[linux-pm] Nested suspends; messages vs. states

stern at rowland.harvard.edu (Alan Stern) · Mon Mar 21 12:11:58 2005

Here are a couple of issues I want to raise before the next IRC session.

Nested suspends:  We know that the PM core tries to avoid increasing a
device's suspend level (i.e., FREEZE -> SUSPEND) as part of a system
sleep.  However...  The core won't have a very good idea of a device's
initial state, and a device may already be suspended when the system sleep
begins.  We have decided that devices' power states are represented by
pointers to structures defined at the bus or device level; the PM core
won't know how to interpret them.  So it won't know whether a device is
already suspended.

There's also the possibility that as part of runtime power management, a
user might tell an already-suspended device to go to a different, but
still suspended, power state.  The core can't filter out such requests
because it doesn't understand the states.  It's not even clear that such
requests _should_ be filtered out.  PM-aware PCI devices, for example,
have no trouble moving from D1 to D2.

The simplest way of handling this is to allow explicitly for such
possibilities.  When a device is asked to go from a very-low-power state
to a slightly-low-power state, it should be legal for the driver to leave
it in the very-low-power state.  It should also be legal for the driver to
go to full power temporarily, then down to the requested power level.  In
particular, if a device is already suspended then it should be okay for
the driver to do nothing and still return Success for a FREEZE or SUSPEND
request -- and this fact should be documented.

Another way to handle this is to include a generic "low power" flag as a
standard part of the new power-state structures.  That way the core would
at least know whether a device was at full power.  (Maybe include a
"quiescent" flag too, since some devices can be operational while at low
power.)  While this isn't a bad idea, I rather favor the other approach.
of course we can always do both.

Messages vs. states:  At the moment the PM core seems to be pretty
confused over this distinction.  Right in the definition of struct
dev_pm_info we have:

	pm_message_t		power_state;

Obviously a message isn't the same thing as a state.  This looks like 
something that will need to be changed in a lot of drivers when we 
introduce the new notion of a power state.

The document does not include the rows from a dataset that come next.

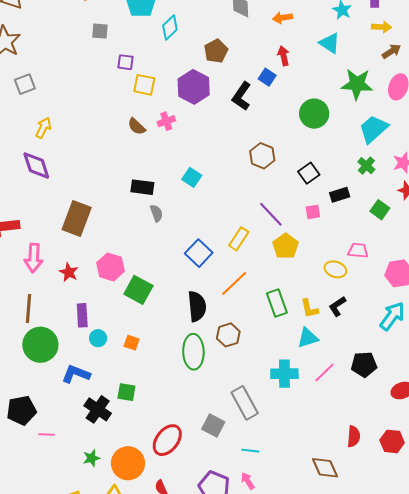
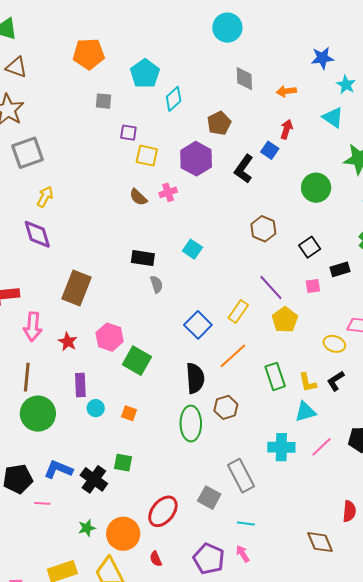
red arrow: (283, 56) -> (287, 129), turned 30
gray square: (25, 84) -> (27, 153), size x1.5
blue L-shape: (76, 374) -> (58, 469), moved

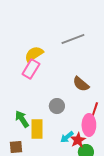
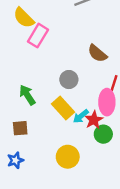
yellow semicircle: (34, 54) -> (24, 18), moved, turned -102
yellow rectangle: (37, 129) -> (63, 108), moved, turned -42

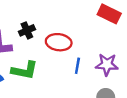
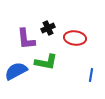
blue line: (77, 66) -> (91, 75), moved

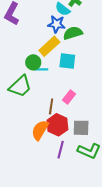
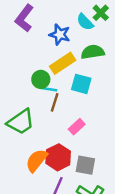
blue star: (56, 24) -> (60, 35), moved
green trapezoid: (20, 86) -> (21, 122), moved
brown line: (51, 106) -> (55, 102), moved

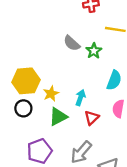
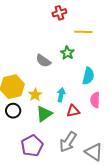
gray semicircle: (72, 43) -> (43, 61), moved
red triangle: (92, 118) -> (73, 111), turned 40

As a corollary we have the problem of what to include in the argument
passed to a suspend callback.  It should be a message, clearly, and 
part of the message should be an indication of which state to go to.  The
question is, how is this state represented?  For device power management
we will want to provide a genuine power state (i.e., pointer to bus- or
device-specific structure).  For system power management we will want to
provide a generic code -- PMSG_ON, PMSG_FREEZE, or PMSG_SUSPEND -- which
the driver will map to a real power state.

It seems to me the best way to do this is to let pm_message_t include both
a generic code and a power-state pointer.  There should be a new code
added (PMSG_RUNTIME? or maybe PMSG_DEVICE?), meaning that the driver
should use the state pointer.  Otherwise the driver maps the generic code.

Alan Stern